Sociedade global, ética e responsabilidade social das organizações por Fernando Casqueira Este tema foi inicialmente apresentado numa conferência realizada no Hotel da Penha Longa (Sintra) num contexto de debates sobre ética dos profissionais e das organizações de saúde. Simultaneamente e aproveitando o contexto, foi possível assinalar a obra da Professora da Universidade La Sapienza de Roma, Lauretta Napoleoni – O Lado Obscuro da Economia (que citarei igualmente ao longo da exposição). A citada obra, bem como o presente texto, apesar de alguma antiguidade (2010) a sua pertinência continua atual e ressalta mais evidentes dadas as circunstâncias dramáticas de comportamentos desviantes, de difícil controlo e cujas dimensões são infelizmente transversais à Sociedade Global (não redutível apenas ao tecido social português).
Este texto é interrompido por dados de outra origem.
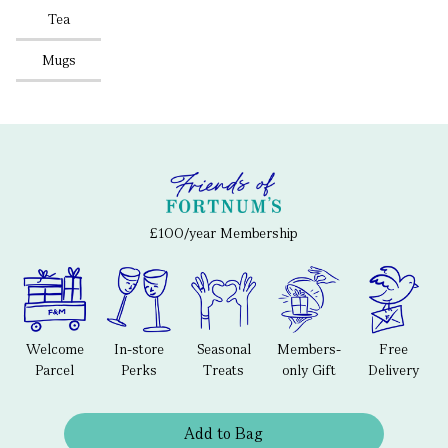
Tea
Mugs
£100/year Membership
Welcome
In-store
Seasonal
Members-
Free
Parcel
Perks
Treats
only Gift
Delivery
Add to Bag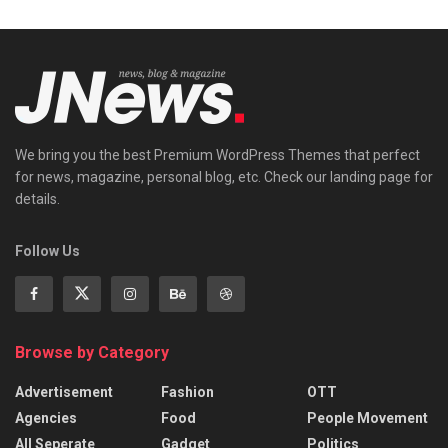
We bring you the best Premium WordPress Themes that perfect
for news, magazine, personal blog, etc. Check our landing page for
details.
Follow Us
Browse by Category
Advertisement
Fashion
OTT
Agencies
Food
People Movement
All Seperate
Gadget
Politics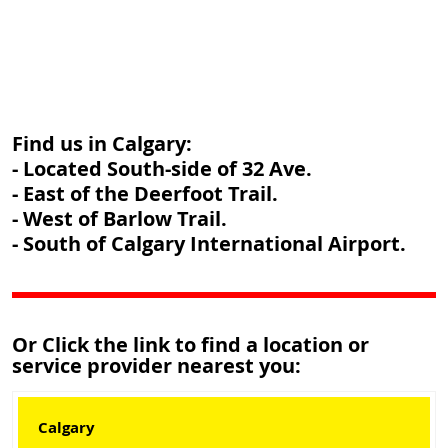
Find us in Calgary:
- Located South-side of 32 Ave.
- East of the Deerfoot Trail.
- West of Barlow Trail.
- South of Calgary International Airport.
Or Click the link to find a location or
service provider nearest you:
Calgary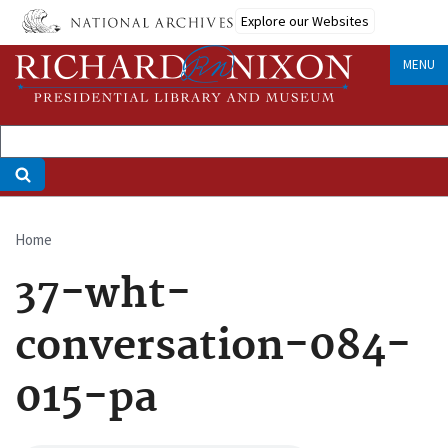
Skip
Explore our Websites
to
main
MENU
content
Home
Breadcrumb
37-wht-
conversation-084-
015-pa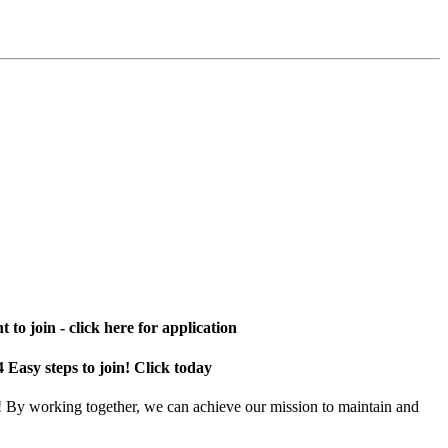
 to join - click here for application
4 Easy steps to join! Click today
! By working together, we can achieve our mission to maintain and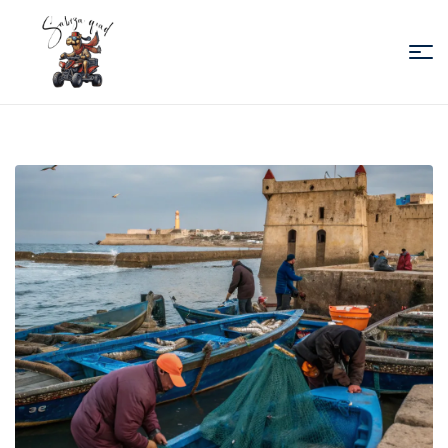
Sabiza
Quad
Essaouira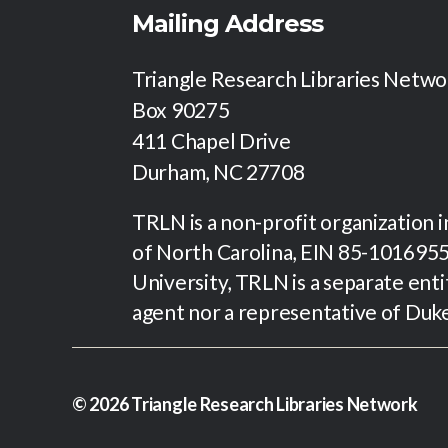
i
Mailing Address
e
Triangle Research Libraries Netw
Box 90275
w
411 Chapel Drive
Durham, NC 27708
s
TRLN is a non-profit organization 
N
of North Carolina, EIN 85-1016955.
University, TRLN is a separate enti
a
agent nor a representative of Duk
v
i
© 2026
Triangle Research Libraries Network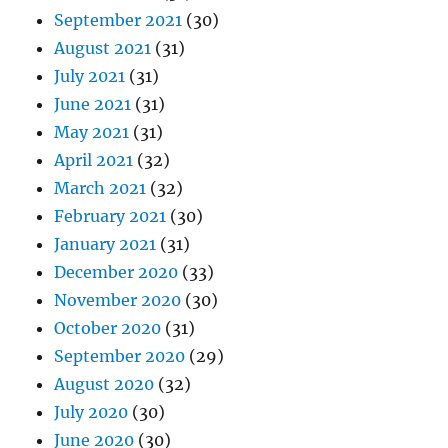
September 2021
(30)
August 2021
(31)
July 2021
(31)
June 2021
(31)
May 2021
(31)
April 2021
(32)
March 2021
(32)
February 2021
(30)
January 2021
(31)
December 2020
(33)
November 2020
(30)
October 2020
(31)
September 2020
(29)
August 2020
(32)
July 2020
(30)
June 2020
(30)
Uma ideia inovadora da autora reside na sugestão por ela formulada de que a existência de economia fraudulenta, de nepotismos, corrupção institucional e do vasto leque de práticas económicas ilícitas (nomeadamente o branqueamento de capitais) constituem, na atualidade,

condição necessária para a estabilidade do sistema económico global e funcionamento da economia legal! Se pensarmos, ao nível dos comportamentos de decisão e de gestão, não apenas o que ocorre entre nós, mas igualmente ao nível das políticas dos Estados, por exemplo, na Rússia, Malta, Luxemburgo, Países Baixos, alguns NarcoEstados, poderemos ser levados a pensar na urgência da criação de soluções. É sabido que vêm sendo pensadas soluções e implementadas algumas medidas de alcance e profundidade diversa, por parte de entidades várias, de índole jurídica, política, comportamental e organizacional, mas que, todavia, se têm mostrado de limitadas consequências corretoras. Assim sendo, este será um modesto contributo, no campo teórico da Ética Organizacional (ou ausência dela), que designarei por Responsabilidade Social das Organizações e que foi sendo atualizada no desenvolvimento da minha anterior prática da docência universitária.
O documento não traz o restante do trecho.